■ Dataset ■
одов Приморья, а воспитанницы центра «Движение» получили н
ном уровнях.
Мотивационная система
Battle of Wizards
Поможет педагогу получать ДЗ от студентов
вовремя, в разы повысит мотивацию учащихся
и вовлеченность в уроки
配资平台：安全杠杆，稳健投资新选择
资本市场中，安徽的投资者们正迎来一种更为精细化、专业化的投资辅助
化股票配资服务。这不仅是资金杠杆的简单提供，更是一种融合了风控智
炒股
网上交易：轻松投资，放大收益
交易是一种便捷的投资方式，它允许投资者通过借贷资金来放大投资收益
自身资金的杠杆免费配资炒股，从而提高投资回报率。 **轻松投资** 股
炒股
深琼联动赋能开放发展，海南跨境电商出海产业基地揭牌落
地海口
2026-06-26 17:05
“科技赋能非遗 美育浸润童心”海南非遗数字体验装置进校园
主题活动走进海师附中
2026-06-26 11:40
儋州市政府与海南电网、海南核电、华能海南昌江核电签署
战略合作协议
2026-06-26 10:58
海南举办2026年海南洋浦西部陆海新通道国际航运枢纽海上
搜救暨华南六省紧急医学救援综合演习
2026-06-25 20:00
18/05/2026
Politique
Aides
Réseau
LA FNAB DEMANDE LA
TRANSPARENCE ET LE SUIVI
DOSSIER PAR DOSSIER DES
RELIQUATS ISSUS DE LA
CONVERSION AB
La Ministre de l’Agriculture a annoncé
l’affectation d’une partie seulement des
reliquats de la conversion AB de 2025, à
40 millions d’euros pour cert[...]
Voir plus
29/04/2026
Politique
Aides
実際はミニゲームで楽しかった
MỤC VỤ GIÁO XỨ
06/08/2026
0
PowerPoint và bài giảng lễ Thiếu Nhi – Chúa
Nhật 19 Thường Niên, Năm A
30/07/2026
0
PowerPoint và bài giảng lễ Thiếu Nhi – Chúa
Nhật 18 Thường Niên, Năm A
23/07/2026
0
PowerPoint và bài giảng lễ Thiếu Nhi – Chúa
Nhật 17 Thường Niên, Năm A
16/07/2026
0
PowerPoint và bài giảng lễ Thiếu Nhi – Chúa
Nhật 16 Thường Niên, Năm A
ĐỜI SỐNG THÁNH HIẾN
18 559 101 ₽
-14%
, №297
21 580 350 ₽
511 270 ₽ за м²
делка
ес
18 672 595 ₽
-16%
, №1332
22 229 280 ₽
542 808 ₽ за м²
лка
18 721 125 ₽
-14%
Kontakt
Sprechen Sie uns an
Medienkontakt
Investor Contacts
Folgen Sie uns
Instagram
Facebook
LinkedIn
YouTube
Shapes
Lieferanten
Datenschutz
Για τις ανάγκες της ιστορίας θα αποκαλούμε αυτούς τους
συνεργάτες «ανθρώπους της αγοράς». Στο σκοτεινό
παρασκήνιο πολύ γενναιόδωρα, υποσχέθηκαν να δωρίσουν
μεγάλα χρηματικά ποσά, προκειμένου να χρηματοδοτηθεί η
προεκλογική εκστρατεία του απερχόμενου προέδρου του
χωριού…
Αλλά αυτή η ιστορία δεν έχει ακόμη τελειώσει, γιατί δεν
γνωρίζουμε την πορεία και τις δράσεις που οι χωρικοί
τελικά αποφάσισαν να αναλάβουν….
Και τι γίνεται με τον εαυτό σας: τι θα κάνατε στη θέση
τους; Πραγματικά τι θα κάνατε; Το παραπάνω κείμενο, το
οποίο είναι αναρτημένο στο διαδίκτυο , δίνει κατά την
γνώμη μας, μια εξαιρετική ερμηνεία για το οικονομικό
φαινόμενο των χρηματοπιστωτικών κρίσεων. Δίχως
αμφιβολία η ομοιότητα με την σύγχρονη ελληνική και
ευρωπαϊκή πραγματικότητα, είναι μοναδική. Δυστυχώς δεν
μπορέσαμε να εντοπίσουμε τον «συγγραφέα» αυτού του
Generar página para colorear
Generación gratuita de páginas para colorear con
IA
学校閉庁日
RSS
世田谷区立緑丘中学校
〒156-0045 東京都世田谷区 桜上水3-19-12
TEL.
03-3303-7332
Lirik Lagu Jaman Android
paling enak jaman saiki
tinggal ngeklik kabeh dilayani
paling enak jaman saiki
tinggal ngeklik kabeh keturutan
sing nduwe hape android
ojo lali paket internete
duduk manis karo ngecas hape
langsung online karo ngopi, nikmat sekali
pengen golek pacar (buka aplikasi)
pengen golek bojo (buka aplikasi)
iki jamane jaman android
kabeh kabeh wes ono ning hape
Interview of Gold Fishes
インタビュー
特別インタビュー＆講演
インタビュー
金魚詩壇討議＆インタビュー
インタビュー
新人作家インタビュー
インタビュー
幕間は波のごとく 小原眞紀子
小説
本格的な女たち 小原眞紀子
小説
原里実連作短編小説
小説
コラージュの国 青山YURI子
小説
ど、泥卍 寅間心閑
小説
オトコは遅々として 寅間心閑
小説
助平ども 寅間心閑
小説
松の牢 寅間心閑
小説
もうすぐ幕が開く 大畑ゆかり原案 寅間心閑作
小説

■ What the task asks ■
Make an exact transcription of all the records.

■ Answer section ■
одов Приморья, а воспитанницы центра «Движение» получили н
ном уровнях.
Мотивационная система
Battle of Wizards
Поможет педагогу получать ДЗ от студентов
вовремя, в разы повысит мотивацию учащихся
и вовлеченность в уроки
配资平台：安全杠杆，稳健投资新选择
资本市场中，安徽的投资者们正迎来一种更为精细化、专业化的投资辅助
化股票配资服务。这不仅是资金杠杆的简单提供，更是一种融合了风控智
炒股
网上交易：轻松投资，放大收益
交易是一种便捷的投资方式，它允许投资者通过借贷资金来放大投资收益
自身资金的杠杆免费配资炒股，从而提高投资回报率。 **轻松投资** 股
炒股
深琼联动赋能开放发展，海南跨境电商出海产业基地揭牌落
地海口
2026-06-26 17:05
“科技赋能非遗 美育浸润童心”海南非遗数字体验装置进校园
主题活动走进海师附中
2026-06-26 11:40
儋州市政府与海南电网、海南核电、华能海南昌江核电签署
战略合作协议
2026-06-26 10:58
海南举办2026年海南洋浦西部陆海新通道国际航运枢纽海上
搜救暨华南六省紧急医学救援综合演习
2026-06-25 20:00
18/05/2026
Politique
Aides
Réseau
LA FNAB DEMANDE LA
TRANSPARENCE ET LE SUIVI
DOSSIER PAR DOSSIER DES
RELIQUATS ISSUS DE LA
CONVERSION AB
La Ministre de l’Agriculture a annoncé
l’affectation d’une partie seulement des
reliquats de la conversion AB de 2025, à
40 millions d’euros pour cert[...]
Voir plus
29/04/2026
Politique
Aides
実際はミニゲームで楽しかった
MỤC VỤ GIÁO XỨ
06/08/2026
0
PowerPoint và bài giảng lễ Thiếu Nhi – Chúa
Nhật 19 Thường Niên, Năm A
30/07/2026
0
PowerPoint và bài giảng lễ Thiếu Nhi – Chúa
Nhật 18 Thường Niên, Năm A
23/07/2026
0
PowerPoint và bài giảng lễ Thiếu Nhi – Chúa
Nhật 17 Thường Niên, Năm A
16/07/2026
0
PowerPoint và bài giảng lễ Thiếu Nhi – Chúa
Nhật 16 Thường Niên, Năm A
ĐỜI SỐNG THÁNH HIẾN
18 559 101 ₽
-14%
, №297
21 580 350 ₽
511 270 ₽ за м²
делка
ес
18 672 595 ₽
-16%
, №1332
22 229 280 ₽
542 808 ₽ за м²
лка
18 721 125 ₽
-14%
Kontakt
Sprechen Sie uns an
Medienkontakt
Investor Contacts
Folgen Sie uns
Instagram
Facebook
LinkedIn
YouTube
Shapes
Lieferanten
Datenschutz
Για τις ανάγκες της ιστορίας θα αποκαλούμε αυτούς τους
συνεργάτες «ανθρώπους της αγοράς». Στο σκοτεινό
παρασκήνιο πολύ γενναιόδωρα, υποσχέθηκαν να δωρίσουν
μεγάλα χρηματικά ποσά, προκειμένου να χρηματοδοτηθεί η
προεκλογική εκστρατεία του απερχόμενου προέδρου του
χωριού…
Αλλά αυτή η ιστορία δεν έχει ακόμη τελειώσει, γιατί δεν
γνωρίζουμε την πορεία και τις δράσεις που οι χωρικοί
τελικά αποφάσισαν να αναλάβουν….
Και τι γίνεται με τον εαυτό σας: τι θα κάνατε στη θέση
τους; Πραγματικά τι θα κάνατε; Το παραπάνω κείμενο, το
οποίο είναι αναρτημένο στο διαδίκτυο , δίνει κατά την
γνώμη μας, μια εξαιρετική ερμηνεία για το οικονομικό
φαινόμενο των χρηματοπιστωτικών κρίσεων. Δίχως
αμφιβολία η ομοιότητα με την σύγχρονη ελληνική και
ευρωπαϊκή πραγματικότητα, είναι μοναδική. Δυστυχώς δεν
μπορέσαμε να εντοπίσουμε τον «συγγραφέα» αυτού του
Generar página para colorear
Generación gratuita de páginas para colorear con
IA
学校閉庁日
RSS
世田谷区立緑丘中学校
〒156-0045 東京都世田谷区 桜上水3-19-12
TEL.
03-3303-7332
Lirik Lagu Jaman Android
paling enak jaman saiki
tinggal ngeklik kabeh dilayani
paling enak jaman saiki
tinggal ngeklik kabeh keturutan
sing nduwe hape android
ojo lali paket internete
duduk manis karo ngecas hape
langsung online karo ngopi, nikmat sekali
pengen golek pacar (buka aplikasi)
pengen golek bojo (buka aplikasi)
iki jamane jaman android
kabeh kabeh wes ono ning hape
Interview of Gold Fishes
インタビュー
特別インタビュー＆講演
インタビュー
金魚詩壇討議＆インタビュー
インタビュー
新人作家インタビュー
インタビュー
幕間は波のごとく 小原眞紀子
小説
本格的な女たち 小原眞紀子
小説
原里実連作短編小説
小説
コラージュの国 青山YURI子
小説
ど、泥卍 寅間心閑
小説
オトコは遅々として 寅間心閑
小説
助平ども 寅間心閑
小説
松の牢 寅間心閑
小説
もうすぐ幕が開く 大畑ゆかり原案 寅間心閑作
小説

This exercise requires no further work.